The Winter Driving Safety Alliance advises all drivers to prepare now to stay safe on the roads this winter
RICHMOND, BC—Last winter’s extreme conditions contributed to a 10 percent increase in motor-vehicle casualty crashes in BC between October and December, where driving too fast for the conditions was a contributing factor. This is a 10 percent increase from 2015, when 570 casualty crashes occurred, as compared to 626 in 20161 (police-attended crashes, 2012–2016).
For those who drive for work, October, November and December are the most dangerous months. Almost 30 percent of all work-related crashes resulting in injury and time-loss claims occur during these three months.
In December 2016 alone, WorkSafeBC claims from crashes that resulted in injuries and lost time from work were 38 percent higher than in December 2015.
Depending on where you drive in the province, winter road conditions vary, from snow and ice in the north and on high mountain passes, to rain and fog commonly found in the Lower Mainland and southern Vancouver Island. Drivers need to prepare for the possibility of changing road and weather conditions, and adapt.
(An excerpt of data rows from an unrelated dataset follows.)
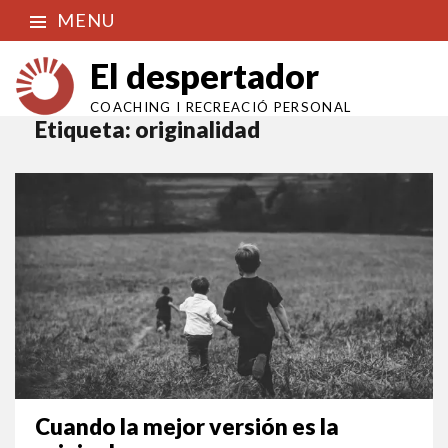
MENU
El despertador
COACHING I RECREACIÓ PERSONAL
Etiqueta:
originalidad
Cuando la mejor versión es la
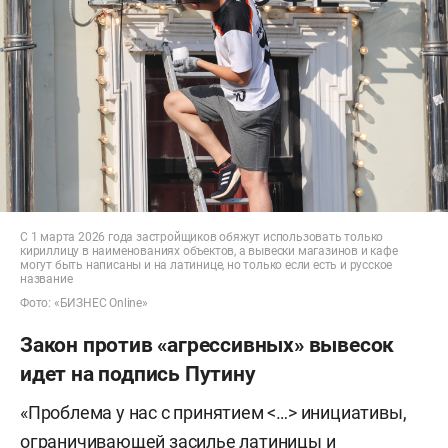
С 1 марта 2026 года застройщиков обяжут использовать только
кириллицу в наименованиях объектов, а вывески магазинов и кафе
могут быть написаны и на латинице, но только если есть и русское
название
Фото: «БИЗНЕС Online»
Закон против «агрессивных» вывесок
идет на подпись Путину
«Проблема у нас с принятием <…> инициативы,
ограничивающей засилье латиницы и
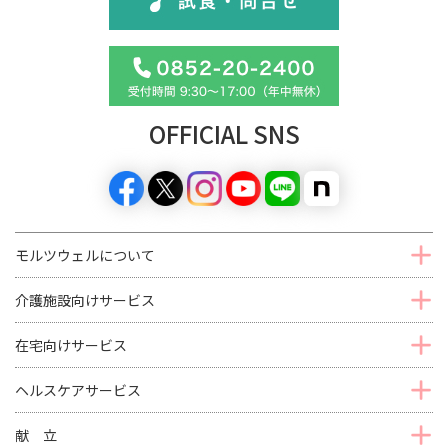
OFFICIAL SNS
モルツウェルについて
介護施設向けサービス
在宅向けサービス
ヘルスケアサービス
献 立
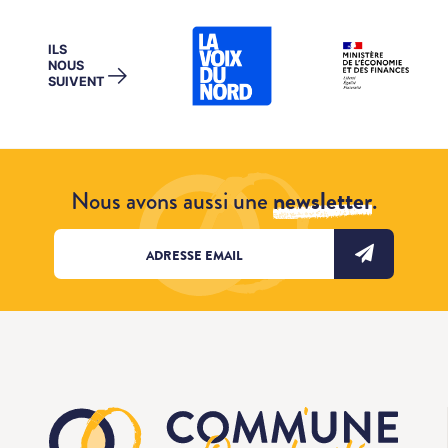
ILS
NOUS
→
SUIVENT
Nous avons aussi une
newsletter
.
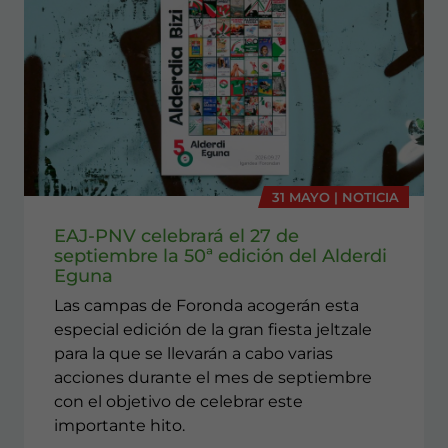
31 MAYO | NOTICIA
EAJ-PNV celebrará el 27 de
septiembre la 50ª edición del Alderdi
Eguna
Las campas de Foronda acogerán esta
especial edición de la gran fiesta jeltzale
para la que se llevarán a cabo varias
acciones durante el mes de septiembre
con el objetivo de celebrar este
importante hito.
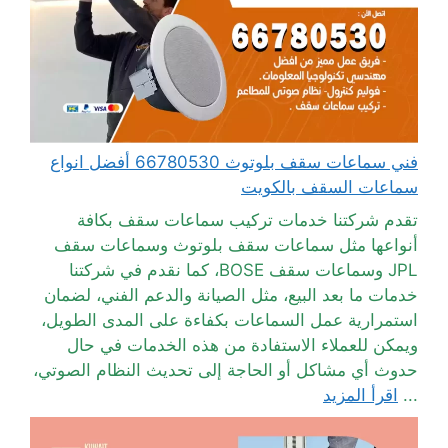
فني سماعات سقف بلوتوث 66780530 أفضل انواع
سماعات السقف بالكويت
تقدم شركتنا خدمات تركيب سماعات سقف بكافة
أنواعها مثل سماعات سقف بلوتوث وسماعات سقف
JPL وسماعات سقف BOSE، كما نقدم في شركتنا
خدمات ما بعد البيع، مثل الصيانة والدعم الفني، لضمان
استمرارية عمل السماعات بكفاءة على المدى الطويل،
ويمكن للعملاء الاستفادة من هذه الخدمات في حال
حدوث أي مشاكل أو الحاجة إلى تحديث النظام الصوتي،
...
اقرأ المزيد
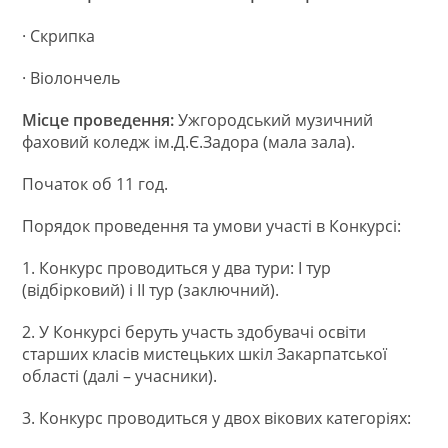
· Скрипка
· Віолончель
Місце проведення:
Ужгородський музичний
фаховий коледж ім.Д.Є.Задора (мала зала).
Початок об 11 год.
Порядок проведення та умови участі в Конкурсі:
1. Конкурс проводиться у два тури: І тур
(відбірковий) і ІІ тур (заключний).
2. У Конкурсі беруть участь здобувачі освіти
старших класів мистецьких шкіл Закарпатської
області (далі – учасники).
3. Конкурс проводиться у двох вікових категоріях:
The Winter Driving Safety Alliance advises all drivers to prepare now to stay safe on the roads this winter.
Don’t go: If conditions are bad, postpone your trip if possible.
Plan your trip: If you have to travel, check road and weather conditions and select the safest route. Give yourself extra time to get to your destination to avoid rushing, and have an emergency plan if you get stuck.
Prepare your vehicle: Install a set of four matched winter tires and keep an emergency kit in your vehicle. Every year, be sure to give your vehicle a pre-season maintenance check-up.
Slow down and drive to the conditions: Even the most confident and seasoned drivers are at risk in hazardous road conditions. Slow down to match road conditions and maintain a safe following distance, at least four seconds, between you and the vehicle ahead.
For employers and supervisors: The Winter Driving Safety online course and Toolkit on the Shift Into Winter website provides useful information for planning, implementing and monitoring a winter-driving safety program.